Work task ::
Every record below is to be restated word for word, and no picture is to be copied.

Records supplied ::

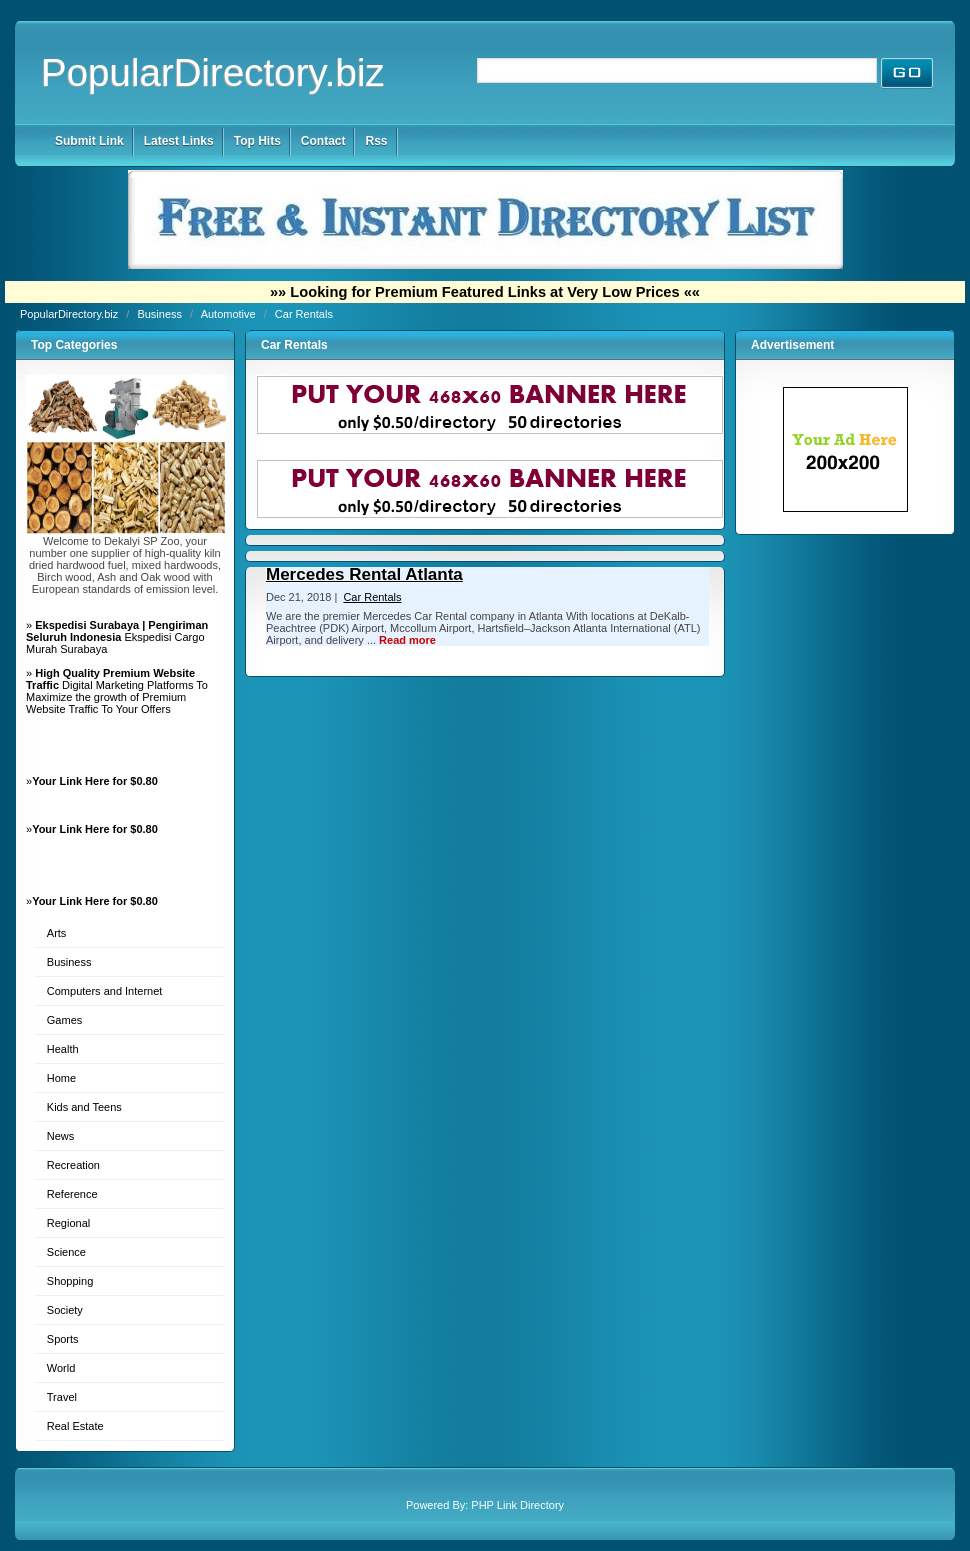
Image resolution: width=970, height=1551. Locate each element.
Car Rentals (304, 314)
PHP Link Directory (517, 1505)
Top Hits (257, 141)
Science (66, 1252)
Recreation (73, 1165)
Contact (323, 141)
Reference (72, 1194)
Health (63, 1049)
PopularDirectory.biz (213, 72)
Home (61, 1078)
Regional (68, 1223)
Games (64, 1020)
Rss (376, 141)
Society (65, 1310)
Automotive (230, 314)
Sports (63, 1339)
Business (161, 314)
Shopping (70, 1281)
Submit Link (89, 141)
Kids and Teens (84, 1107)
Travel (62, 1397)
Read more (407, 640)
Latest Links (179, 141)
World (61, 1368)
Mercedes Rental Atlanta (364, 574)
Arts (57, 933)
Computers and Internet (105, 991)
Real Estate (75, 1426)
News (61, 1136)
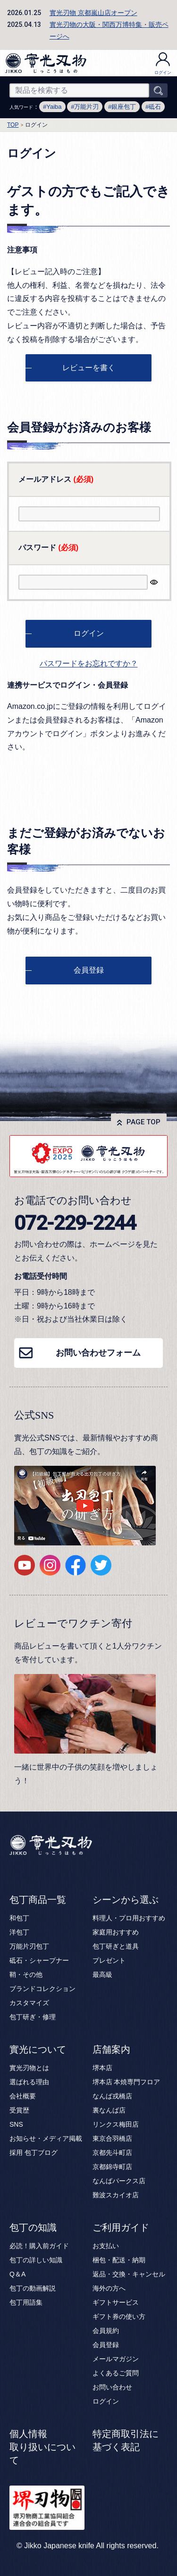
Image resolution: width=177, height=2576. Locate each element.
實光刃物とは (29, 2068)
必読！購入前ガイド (39, 2246)
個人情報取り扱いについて (42, 2447)
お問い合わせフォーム (98, 1352)
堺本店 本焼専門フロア (126, 2082)
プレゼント (109, 1960)
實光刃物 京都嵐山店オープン (93, 12)
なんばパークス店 (119, 2181)
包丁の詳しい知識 (35, 2260)
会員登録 (106, 2344)
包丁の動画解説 (32, 2288)
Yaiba (53, 106)
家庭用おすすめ (116, 1932)
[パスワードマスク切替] (154, 582)
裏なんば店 (109, 2110)
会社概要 (22, 2096)
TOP (12, 125)
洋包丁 (19, 1932)
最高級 (102, 1974)
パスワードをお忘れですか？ (89, 663)
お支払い (106, 2246)
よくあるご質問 (116, 2373)
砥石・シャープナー (39, 1960)
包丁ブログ (41, 2152)
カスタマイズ (29, 2003)
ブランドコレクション (42, 1988)
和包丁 (19, 1918)
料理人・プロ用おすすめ (129, 1918)
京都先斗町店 (112, 2152)
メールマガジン (116, 2359)
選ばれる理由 (29, 2082)
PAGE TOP (143, 1122)
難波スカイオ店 (116, 2195)
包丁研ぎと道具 (116, 1946)
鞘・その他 (25, 1974)
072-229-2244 (75, 1223)
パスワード (48, 548)
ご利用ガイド (121, 2227)
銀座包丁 (123, 106)
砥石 (155, 106)
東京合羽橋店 (112, 2138)
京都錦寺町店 (112, 2166)
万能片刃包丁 (29, 1946)
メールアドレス (55, 479)
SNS (16, 2124)
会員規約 (106, 2330)
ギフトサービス (116, 2302)
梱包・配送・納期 (119, 2260)
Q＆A (17, 2274)
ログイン (162, 63)
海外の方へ (109, 2288)
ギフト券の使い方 (119, 2316)
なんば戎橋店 (112, 2096)
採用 (16, 2152)
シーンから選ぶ (126, 1899)
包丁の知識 (33, 2227)
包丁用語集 (25, 2302)
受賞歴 (19, 2110)
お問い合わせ (112, 2387)
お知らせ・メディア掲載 (45, 2138)
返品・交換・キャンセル (129, 2274)
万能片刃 (86, 106)
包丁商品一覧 (37, 1899)
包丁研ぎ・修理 (32, 2017)
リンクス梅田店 (116, 2124)
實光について (37, 2049)
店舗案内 (111, 2049)
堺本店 (102, 2068)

Exercise result ::
Image resolution: width=970, height=1551. Locate each element.
Car Rentals (304, 314)
PHP Link Directory (517, 1505)
Top Hits (257, 141)
Science (66, 1252)
Recreation (73, 1165)
Contact (323, 141)
Reference (72, 1194)
Health (63, 1049)
PopularDirectory.biz (213, 72)
Home (61, 1078)
Regional (68, 1223)
Games (64, 1020)
Rss (376, 141)
Society (65, 1310)
Automotive (230, 314)
Sports (63, 1339)
Business (161, 314)
Shopping (70, 1281)
Submit Link (89, 141)
Kids and Teens (84, 1107)
Travel (62, 1397)
Read more (407, 640)
Latest Links (179, 141)
World (61, 1368)
Mercedes Rental Atlanta (364, 574)
Arts (57, 933)
Computers and Internet (105, 991)
Real Estate (75, 1426)
News (61, 1136)
Image resolution: width=177, height=2576. Locate each element.
實光刃物とは (29, 2068)
必読！購入前ガイド (39, 2246)
個人情報取り扱いについて (42, 2447)
お問い合わせフォーム (98, 1352)
堺本店 本焼専門フロア (126, 2082)
プレゼント (109, 1960)
實光刃物 京都嵐山店オープン (93, 12)
なんばパークス店 (119, 2181)
包丁の詳しい知識 (35, 2260)
会員登録 (106, 2344)
包丁の動画解説 (32, 2288)
Yaiba (53, 106)
家庭用おすすめ (116, 1932)
[パスワードマスク切替] (154, 582)
裏なんば店 (109, 2110)
会社概要 (22, 2096)
TOP (12, 125)
洋包丁 (19, 1932)
最高級 (102, 1974)
パスワードをお忘れですか？ (89, 663)
お支払い (106, 2246)
よくあるご質問 (116, 2373)
砥石・シャープナー (39, 1960)
包丁ブログ (41, 2152)
カスタマイズ (29, 2003)
ブランドコレクション (42, 1988)
和包丁 (19, 1918)
料理人・プロ用おすすめ (129, 1918)
京都先斗町店 (112, 2152)
メールマガジン (116, 2359)
選ばれる理由 (29, 2082)
PAGE TOP (143, 1122)
難波スカイオ店 (116, 2195)
包丁研ぎと道具 (116, 1946)
鞘・その他 (25, 1974)
072-229-2244 (75, 1223)
パスワード (48, 548)
ご利用ガイド (121, 2227)
銀座包丁 (123, 106)
砥石 (155, 106)
東京合羽橋店 (112, 2138)
京都錦寺町店 (112, 2166)
万能片刃包丁 (29, 1946)
メールアドレス (55, 479)
SNS (16, 2124)
会員規約 (106, 2330)
ギフトサービス (116, 2302)
梱包・配送・納期 (119, 2260)
Q＆A (17, 2274)
ログイン (162, 63)
海外の方へ (109, 2288)
ギフト券の使い方 (119, 2316)
なんば戎橋店 (112, 2096)
採用 (16, 2152)
シーンから選ぶ (126, 1899)
包丁の知識 (33, 2227)
包丁用語集 (25, 2302)
受賞歴 (19, 2110)
お問い合わせ (112, 2387)
お知らせ・メディア掲載 (45, 2138)
返品・交換・キャンセル (129, 2274)
万能片刃 (86, 106)
包丁商品一覧 (37, 1899)
包丁研ぎ・修理 (32, 2017)
リンクス梅田店 (116, 2124)
實光について (37, 2049)
店舗案内 (111, 2049)
堺本店 (102, 2068)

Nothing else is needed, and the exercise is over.